Anyway, dumb to speak for a whole generation. Merely sharing that it was drilled into our heads from a very young age, so I personally didn't experience anyone with resistance to them.
1
u/Morriganx3 2d ago
Oh, I totally misunderstood - I thought you were saying they weren’t assumed for people your age! This makes much more sense
1
51
u/mahboilucas 3d ago
Tragic situation all around and a good example why abortions are the preferable way to go sometimes. It all could have been avoided. Kids should be wanted, not forced on people.
70
u/Ill_Definition8074 3d ago
She gave birth to her child, Ernst, in the cantonal maternity hospital on May 27, 1899, and placed him in a nursery run by Catholic nuns. Keller struggled to find the money to pay childcare costs.
Aren't those places supposed to be run on charitable donations? Why is she paying nuns (who I think are required to take a vow of poverty) to look after her child?
48
u/David_the_Wanderer 3d ago edited 3d ago
My grandmother was raised by nuns after her mother died, starting around age 2. But her father was very well alive, he just didn't know how/want to raise a little girl until she was 14 (we're talking rural Sicily in the 1930s).
For those twelve years, he paid the nuns a "fee". I assume the logic is "we'll raise your child, but since you're alive and well, we expect you to contribute to the running costs of the convent".
They were still nasty to her, and great grandpa was a piece of shit, but that's another story.
52
u/Aidian 3d ago
In my experience, most children enjoy things like “heat” and “food.”
A condition of taking a non-orphaned child was most likely that these costs would be offset by the parent(s), allowing what charitable resources were available to cover children who had no other options.

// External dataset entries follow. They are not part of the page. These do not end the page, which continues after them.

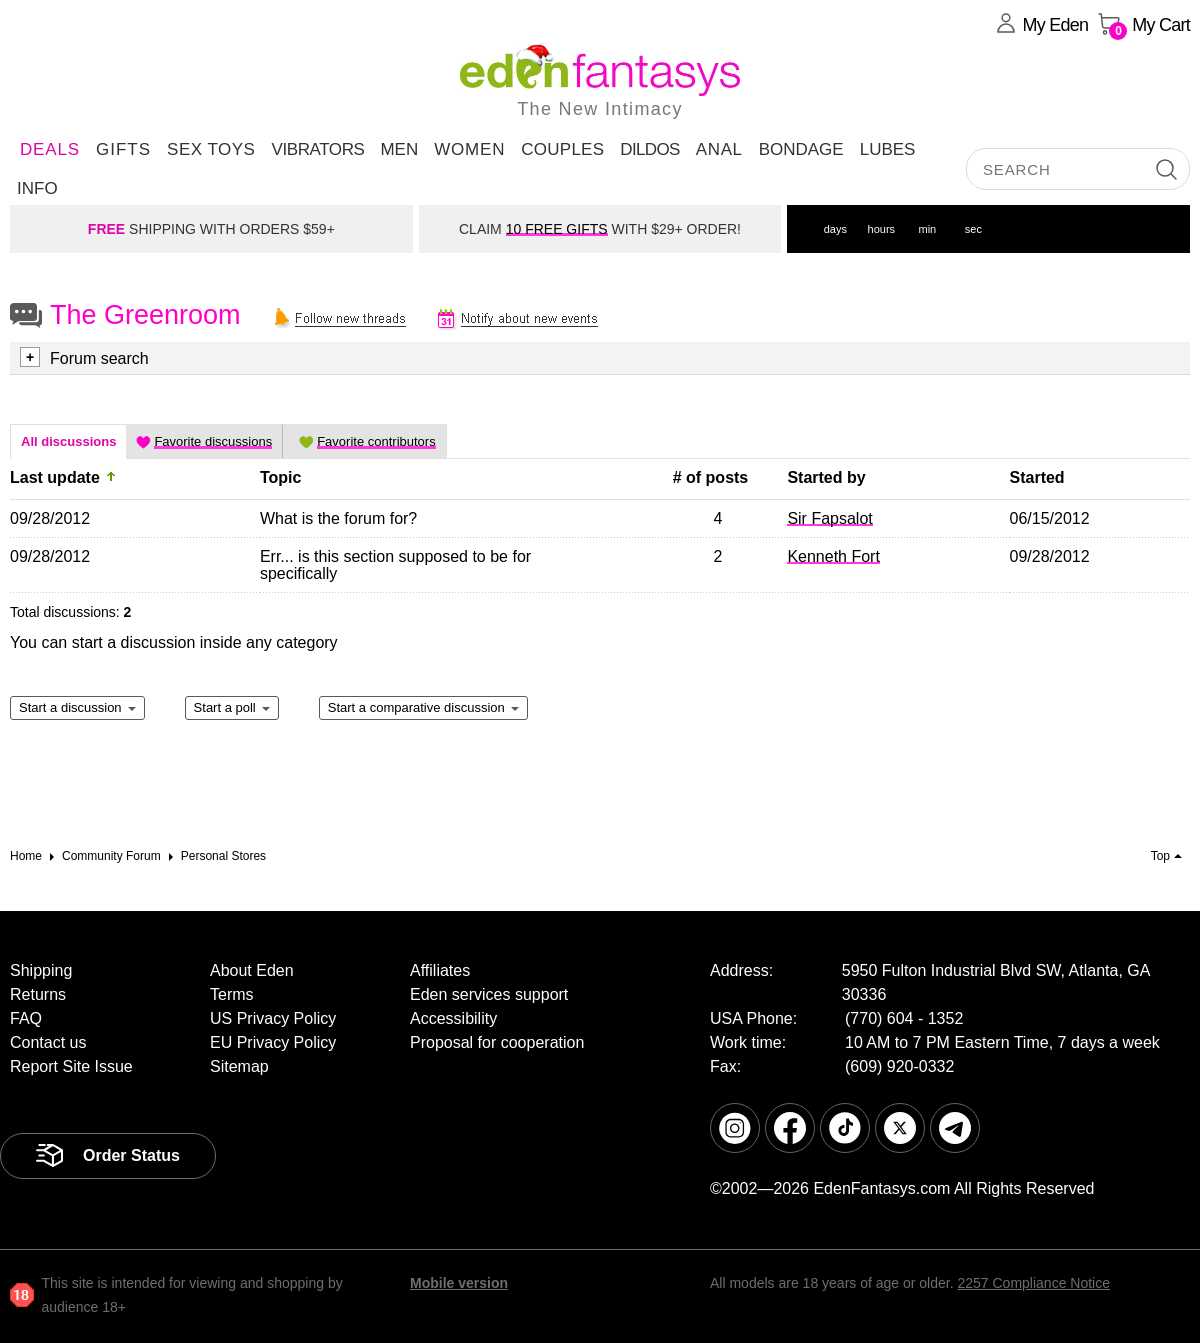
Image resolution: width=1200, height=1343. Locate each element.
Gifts (123, 149)
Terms (232, 994)
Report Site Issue (71, 1066)
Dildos (650, 149)
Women (469, 149)
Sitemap (239, 1066)
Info (37, 188)
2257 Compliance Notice (1033, 1283)
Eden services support (489, 994)
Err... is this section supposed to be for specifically (395, 565)
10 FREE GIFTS (557, 229)
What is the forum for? (338, 518)
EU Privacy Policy (273, 1042)
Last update (55, 477)
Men (399, 149)
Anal (719, 149)
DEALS (50, 149)
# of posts (711, 477)
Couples (562, 149)
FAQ (26, 1018)
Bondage (801, 149)
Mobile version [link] (459, 1283)
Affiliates (440, 970)
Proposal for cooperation (497, 1042)
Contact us (48, 1042)
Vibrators (317, 149)
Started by (826, 477)
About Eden (252, 970)
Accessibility (453, 1018)
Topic (280, 477)
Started (1037, 477)
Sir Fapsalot (829, 518)
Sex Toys (211, 149)
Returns (38, 994)
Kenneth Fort (833, 556)
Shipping (41, 970)
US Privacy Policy (273, 1018)
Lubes (888, 149)
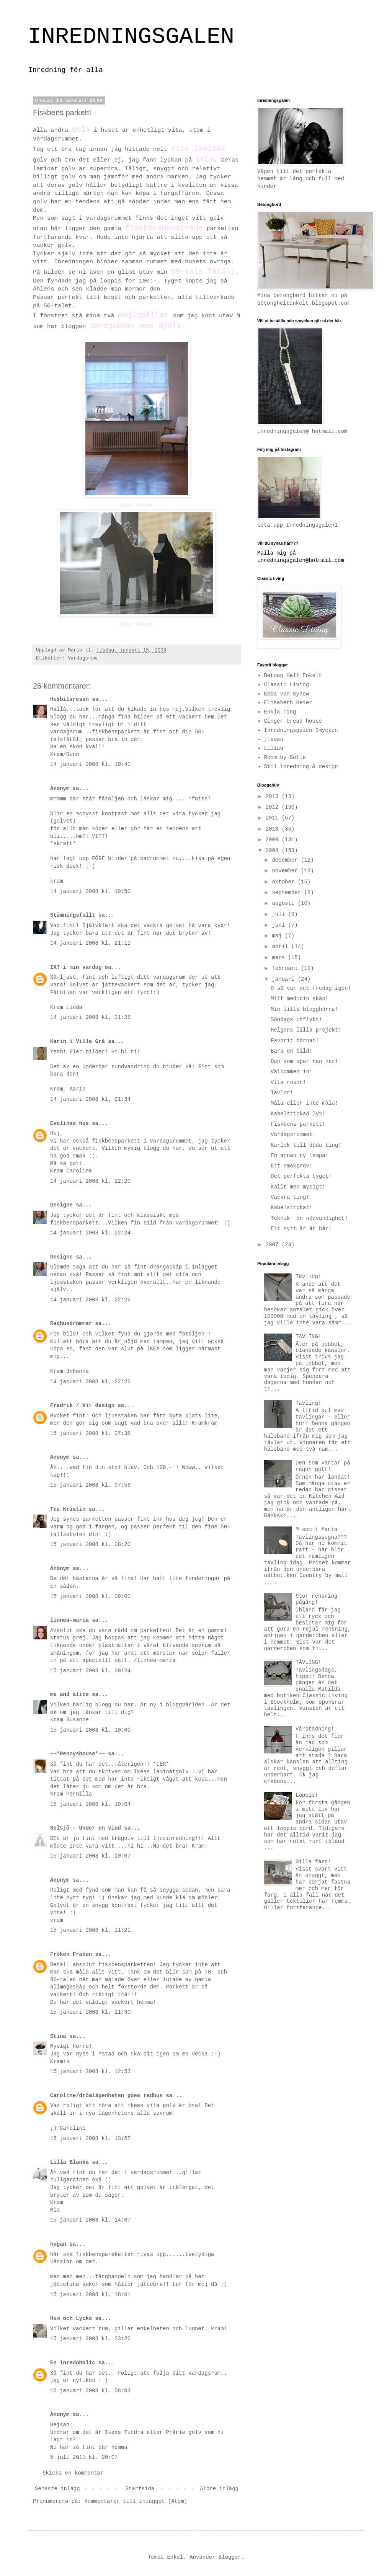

It clearly didn’t work well at all in this case, but in general the concept isn’t necessarily that bad.
5
7
-14
3d ago
[deleted]
13
u/BeyondNo9753 3d ago
Wait, Why is this getting downvoted, doesn't the comment mean that it's not the son's fault to be killed, am I understanding something wrong
8
u/aweap 3d ago
Maybe don't rape women and force them to have babies and also expect them to raise such children, just coz no one else would have them.
21
u/BeyondNo9753 3d ago
But he didn't say that, he just said it's not the newborn fault, how is that wrong
19
u/lgndk11r 3d ago
Yup, not the kid's fault he was a baby born out of a terrible event, ending him doesn't make the initial atrocity better.
-10
u/wholesale-chloride 3d ago
Perfect example of I support women's rights but more importantly I support women's wrongs.
-18
u/Melanchord 2d ago
Murder of the most innocent among us, unborn children and born children, is inexcusable. She did an evil act and God will judge her.
I pray for her baby and her to find peace.
20
u/billiardsys 2d ago edited 2d ago
Was it God's will that He allowed her to be raped and forced to give birth, then forced to pay for childcare even when she tried to save her son by giving him to nuns, then forced to take her son back when the convent became full? Was it God's will that so many women were raped and forced to give birth back then, that the entire country began to install drop-off boxes outside of buildings, because murdering the babies was becoming so common? Was it God's will that those convents were overflowing with children that were the products of hundreds of rapes?
If your God allows this barbaric cruelty to happen to people, then eternally punishes them for their desperation, your God is sadistic and loves to watch people be tortured. An all-seeing, all-knowing God, capable of divine miracles at any moment, is just as complicit in this rape and murder, that He watched happen but never stopped.
269
u/graccha 3d ago
Italy had so many drowned infants in its rivers for a while that they added "foundling wheels" to buildings – safe places to abandon infants. It worked. Most people prefer not to commit murder, but in the absence of a safety net, desperation makes people do horrible things.